You can also assume that in each file the users are sorted from smallest to largest (in the above example you see that users appear as: 0 1 1 2). Specifically, friendships of user_u appear before friendships of user_v if and only if user_u < user_v. And also for each user its friends appear sorted, for example for user 1 friendship with friend 2 appears before friendship with friend 4.
To complete the assignment you will have to code the following 9 functions. I strongly recommend you code the in the order given below and do not move onto coding a function until you complete all before. The function descriptions, including what they need to do, are given in a4_xxxxxx.py.
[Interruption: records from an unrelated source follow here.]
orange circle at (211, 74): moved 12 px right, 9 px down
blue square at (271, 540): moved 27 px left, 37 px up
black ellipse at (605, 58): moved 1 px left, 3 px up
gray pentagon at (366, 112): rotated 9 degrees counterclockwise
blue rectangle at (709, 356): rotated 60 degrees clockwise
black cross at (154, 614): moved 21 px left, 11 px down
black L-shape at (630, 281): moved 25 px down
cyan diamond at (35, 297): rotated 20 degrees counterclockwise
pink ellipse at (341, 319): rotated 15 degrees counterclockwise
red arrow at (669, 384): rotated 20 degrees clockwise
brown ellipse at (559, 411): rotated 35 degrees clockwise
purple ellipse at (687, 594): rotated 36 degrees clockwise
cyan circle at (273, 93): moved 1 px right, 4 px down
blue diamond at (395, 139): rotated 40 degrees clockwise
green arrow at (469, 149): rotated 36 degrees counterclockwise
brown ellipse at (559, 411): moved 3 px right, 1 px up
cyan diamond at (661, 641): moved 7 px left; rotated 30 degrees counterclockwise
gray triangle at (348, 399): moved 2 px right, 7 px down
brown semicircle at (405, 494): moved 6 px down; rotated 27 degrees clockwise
1. create_network(file_name) This is the most important (and possibly the most difficult) function to solve. The function needs to read a file and return a list of tuples representing the social network from the file. In particular the function returns a list of tuples where each tuple has 2 elements: the first is an integer representing an ID of a user and the second is the list of integers representing his/her friends. In the a4_xxxxxx.py I refer the list that create_network function returns as a 2D-list for friendship network (although one can argue that is is a 3D list). In addition the 2D-list for friendship network that must create_network function returns must be sorted by the ID and a list of friends in each tuple also must be sorted.
So for the example above, this function should return the following 2D-list for 2D-list for friendship network:
[(0, [1]), (1, [0,2,8]), (2,[1,3]), (3,[2]), (8,[1])]
More examples:
>>> net1=create_network("net1.txt")
>>> net1
[(0, [1, 2, 3]), (1, [0, 4, 6, 7, 9]), (2, [0, 3, 6, 8, 9]), (3, [0, 2, 8, 9]), (4, [1, 6, 7, 8]),
(5, [9]), (6, [1, 2, 4, 8]), (7, [1, 4, 8]), (8, [2, 3, 4, 6, 7]), (9, [1, 2, 3, 5])]
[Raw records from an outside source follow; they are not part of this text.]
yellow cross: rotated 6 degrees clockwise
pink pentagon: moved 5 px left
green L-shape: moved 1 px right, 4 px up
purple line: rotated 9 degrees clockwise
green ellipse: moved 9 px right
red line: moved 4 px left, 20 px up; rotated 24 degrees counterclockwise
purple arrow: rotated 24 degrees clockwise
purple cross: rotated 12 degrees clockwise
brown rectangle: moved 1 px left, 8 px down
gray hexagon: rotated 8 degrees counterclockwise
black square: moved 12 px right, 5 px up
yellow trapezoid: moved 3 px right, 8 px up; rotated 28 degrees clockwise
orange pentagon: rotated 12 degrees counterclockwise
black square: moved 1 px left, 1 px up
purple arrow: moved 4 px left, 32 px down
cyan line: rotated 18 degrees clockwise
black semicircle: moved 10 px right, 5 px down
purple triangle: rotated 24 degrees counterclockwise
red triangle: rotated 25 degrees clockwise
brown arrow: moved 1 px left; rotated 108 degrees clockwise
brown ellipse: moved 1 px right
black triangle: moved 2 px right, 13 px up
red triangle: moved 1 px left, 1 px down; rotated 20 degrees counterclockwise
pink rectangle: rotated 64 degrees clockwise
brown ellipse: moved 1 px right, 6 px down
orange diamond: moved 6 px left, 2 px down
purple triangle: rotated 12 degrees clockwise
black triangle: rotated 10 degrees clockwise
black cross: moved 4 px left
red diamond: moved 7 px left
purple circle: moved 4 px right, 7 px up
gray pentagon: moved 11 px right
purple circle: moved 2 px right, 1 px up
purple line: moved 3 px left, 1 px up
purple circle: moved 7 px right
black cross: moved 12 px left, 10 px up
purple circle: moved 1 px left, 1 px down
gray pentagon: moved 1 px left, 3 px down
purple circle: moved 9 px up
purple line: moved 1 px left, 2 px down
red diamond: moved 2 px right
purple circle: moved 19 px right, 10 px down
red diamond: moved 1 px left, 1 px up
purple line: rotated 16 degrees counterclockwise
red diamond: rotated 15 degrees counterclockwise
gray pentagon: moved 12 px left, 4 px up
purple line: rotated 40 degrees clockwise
>>> net2=create_network("net2.txt")
>>> net2
[(0, [1, 2, 3, 4, 5, 6, 7, 8, 9]), (1, [0, 4, 6, 7, 9]), (2, [0, 3, 6,8, 9]), (3, [0, 2, 8, 9]), (4, [0, 1, 6, 7, 8]),
(5, [0, 9]), (6, [0, 1, 2, 4, 8]), (7, [0, 1, 4, 8]), (8, [0, 2, 3, 4, 6, 7]), (9, [0, 1, 2, 3, 5])]
>>> net3=create_network("net3.txt")
>>>
[(0, [1, 2, 3, 4, 5, 6, 7, 8, 9]), (1, [0, 4, 6, 7, 9]), (2, [0, 3, 6,8, 9]), (3, [0, 2, 8, 9]), (4, [0, 1, 6, 7, 8]),
(5, [0, 9]), (6, [0, 1, 2, 4, 8]), (7, [0, 1, 4, 8]), (8, [0, 2, 3, 4, 6, 7]), (9, [0, 1, 2, 3, 5]),
(100, [112]), (112, [100, 114]), (114, [112])]
>>> net4=create_network("big.txt")
>>> net4[500:502]
[(500, [348, 353, 354, 355, 361, 363, 368, 373, 374, 376, 378, 382, 388, 391, 392, 396, 400, 402, 404, 408, 409, 410,
2. getCommonFriends(user1, user2, network)
>>> getCommonFriends(3,1,net1)
[0, 9]
>>> getCommonFriends(0,112,net3)
[]
>>> getCommonFriends(217,163,net4)
[0, 100, 119, 150]
3. recommend(user, network)
Read the docstrings to understand how this function should work. Understand why the given friends are recommended in the examples below including why no friend is recommended for 0 in net2 and 112 in net 3.
>>> recommend(6,net1)
7
>>> recommend(4,net2)
2
>>> recommend(0,net2)
>>> recommend(114, net3)
100
>>> recommend(112,net3)
>>> recommend(217,net4)
163
4. k_or_more_friends(network, k)
>>> k_or_more_friends(net1, 5)
3
>>> k_or_more_friends(net2, 8)
1
3
>>> k_or_more_friends(net3, 12)
0
>>> k_or_more_friends(net4, 70)
33
5. maximum_num_friends(network)
>>> maximum_num_friends(net1)
5
>>> maximum_num_friends(net2)
9
>>> maximum_num_friends(net3)
9
>>> maximum_num_friends(net4)
347
6. people_with_most_friends(network)
>>> people_with_most_friends(net1)
[1, 2, 8]
>>> people_with_most_friends(net2)
[0]
>>> people_with_most_friends(net3)
[0]
>>> people_with_most_friends(net4)
[0]
7. average_num_friends(network)
>>> average_num_friends(net1)
3.8
>>> average_num_friends(net2)
5.0
>>> average_num_friends(net3)
4.153846153846154
>>> average_num_friends(net4)
19.78
8. knows_everyone(network)
>>> knows_everyone(net1)
False
>>> knows_everyone(net2)
True
>>> knows_everyone(net3)
False
>>> knows_everyone(net4)
False
9. get_uid(network)
>>> get_uid(net1)
Enter an integer for a user ID:alsj
That was not an integer. Please try again.
Enter an integer for a user ID: twenty
That was not an integer. Please try again.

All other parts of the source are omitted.